На этот раз она не кинулась, как всегда, на кухню, не зашумела: «Ой, девочки, давайте обед собирать скорей! Вот-вот отец с поля придёт, да и мне обратно надо!» — а встала у порога и, прижав высоко к себе свёрнутый кульком фартук, сказала:
— Угадайте, что принесла? — По голосу матери было ясно, что принесла она что-то приятное.
Таня, которая была чуть постарше и чуть пошустрей, ответила сразу:
— Куклу! Наверное, шла с работы мимо магазина и купила куклу.
А маленькая Дашутка сперва подумала, а потом счастливо засмеялась:
— Телёночка!
Тогда мать засмеялась сама:
— Эх вы! Не угадали… Кукол у вас и так уйма, телят в эту пору не бывает, а выпросила я сейчас на ферме у нашей сторожихи Пелагеюшки вот кого…
Она осторожно присела, раскрыла фартук, и оттуда, не сильно цепляясь коготками, выкатился преудивительный котёнок.
Лохматый, ярко-ярко-жёлтый, с розовым оттенком, а всего чудесней у котёнка глаза.
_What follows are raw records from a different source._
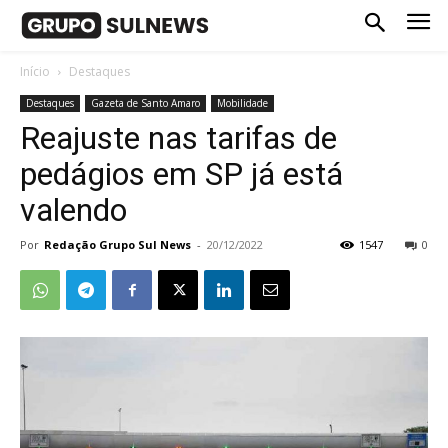
Início
Destaques
Destaques
Gazeta de Santo Amaro
Mobilidade
Reajuste nas tarifas de
pedágios em SP já está
valendo
Por
Redação Grupo Sul News
-
20/12/2022
1547
0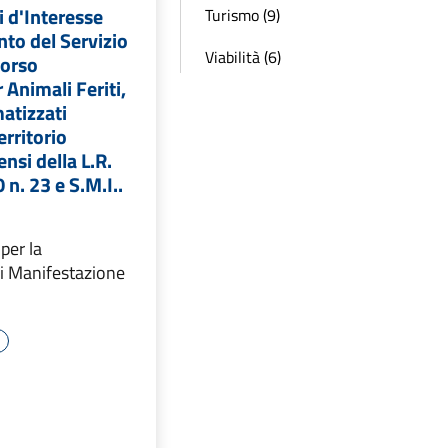
 d'Interesse
Turismo (9)
nto del Servizio
Viabilità (6)
corso
 Animali Feriti,
atizzati
erritorio
nsi della L.R.
n. 23 e S.M.I..
per la
i Manifestazione
o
Большие, пронзительно-зелёные и при этом немножко сердитые.
Но вот гость опомнился, глаза подобрели, и котёнок мягко проскакал по золотым от солнца половикам в темноту под стол. Он мигом нашёл там пустую катушку и очень деловито покатил её через всю избу к печке, от печки назад к столу, от стола опять к печке.
— Вот каким сразу стал хозяином! Вот какой молодец! — снова засмеялась мать.
А девочки так и запрыгали:
— Молодец! Молодец! Только как его зовут?
— Придумывайте… — развела руками мать и побежала теперь на кухню собирать обед.
Имя котёнку придумывали всем семейством.
Даже когда примчался на мотоцикле с поля отец, и когда он, наспех ополоснув руки, сел к столу, придвинул к себе полную тарелку и так принялся работать ложкой, будто ему не на комбайн свой возвращаться надо, а на пожар лететь, — даже и тогда за столом речь шла всё о том же котёнке.
— Давайте котёнка по масти назовём — Палешок. Палевый, значит, — сказала мать, подливая отцу ещё поварёшку щей, придвигая тарелки и к девочкам, чтобы ели, не забывали. — Палешок имя красивое, ласковое…
— Красивое, да всё равно какое-то не очень понятное, — возразила Таня. — Назовём лучше Мурлыкин. Вон он на солнышке, на подоконнике угрелся, калачиком свернулся и, совсем как издали папкин мотоцикл, намурлыкивает.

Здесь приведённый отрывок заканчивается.